Flash Memory

Flash memory is an electronic non-volatile computer memory storage medium that can be electrically erased and reprogrammed. The two main types of flash memory, NOR flash and NAND flash, are named after the NOR and NAND logic gates. The individual flash memory cells, consisting of floating-gate MOSFETs, exhibit internal characteristics similar to those of the corresponding gates.

Flash memory is a type of floating-gate memory that was invented at Toshiba in 1980, based on EEPROM technology. Toshiba commercially introduced flash memory to the market in 1987. While EPROMs had to be completely erased before being rewritten, NAND-type flash memory may be erased, written and read in blocks (or pages) which are generally much smaller than the entire device. NOR-type flash allows a single machine word to be written – to an erased location – or read independently. A flash memory device typically consists of one or more flash memory chips (each holding many flash memory cells) along with a separate flash memory controller chip.

The NAND type is found primarily in memory cards, USB flash drives, solid-state drives (those produced in 2009 or later), feature phones, smartphones and similar products, for general storage and transfer of data. NAND or NOR flash memory is also often used to store configuration data in numerous digital products, a task previously made possible by EEPROM or battery-powered static RAM. One key disadvantage of flash memory is that it can only endure a relatively small number of write cycles in a specific block.

Example applications of flash memory include computers, PDAs, digital audio players, digital cameras, mobile phones, synthesizers, video games, scientific instrumentation, industrial robotics, and medical electronics. In addition to being non-volatile, flash memory offers fast read access times, although not as fast as static RAM or ROM. Its mechanical shock resistance helps explain its popularity over hard disks in portable devices.

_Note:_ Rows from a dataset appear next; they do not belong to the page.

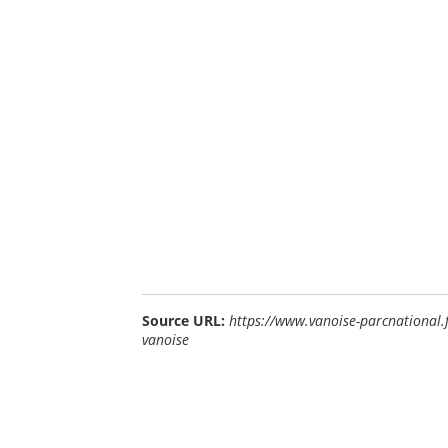
Source URL:
https://www.vanoise-parcnational.f
vanoise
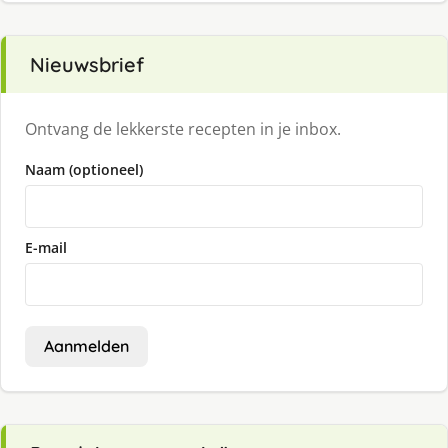
Nieuwsbrief
Ontvang de lekkerste recepten in je inbox.
Naam (optioneel)
E-mail
Aanmelden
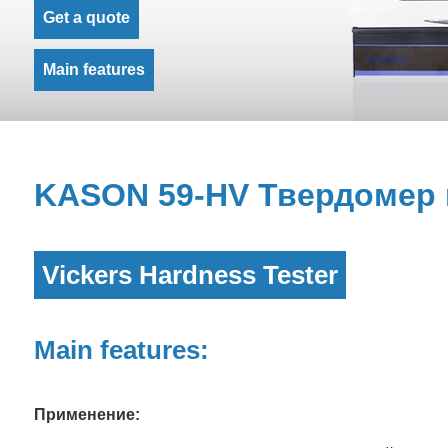
Get a quote
Main features
KASON 59-HV Твердомер 
Vickers Hardness Tester
Main features:
Применение:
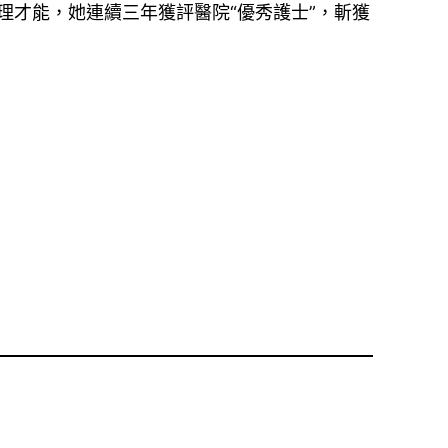
理才能，她連續三年獲評醫院“優秀護士”，斬獲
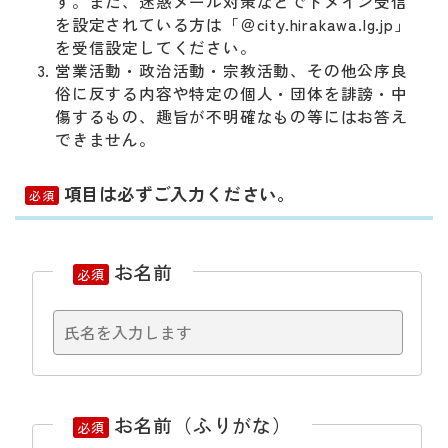
す。また、迷惑メール対策などでドメイン受信
を設定されている方は「＠city.hirakawa.lg.jp」
を受信設定してください。
営業活動・政治活動・宗教活動、その他公序良
俗に反する内容や特定の個人・団体を誹謗・中
傷するもの、趣旨が不明確なもの等にはお答え
できません。
項目は必ずご入力ください。
必須
お名前
必須
お名前（ふりがな）
必須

Because erase cycles are slow, the large block sizes used in flash memory erasing give it a significant speed advantage over non-flash EEPROM when writing large amounts of data. As of 2019, flash memory costs much less than byte-programmable EEPROM and had become the dominant memory type wherever a system required a significant amount of non-volatile solid-state storage. EEPROMs, however, are still used on applications that only require small amounts of storage, like in serial presence detect.

Flash memory packages can use die stacking with through-silicon vias and several dozen layers of 3D TLC NAND cells (per die) simultaneously to achieve capacities of up to 1 tebibyte per package using 16 dies and an integrated flash controller as a separate die inside the package.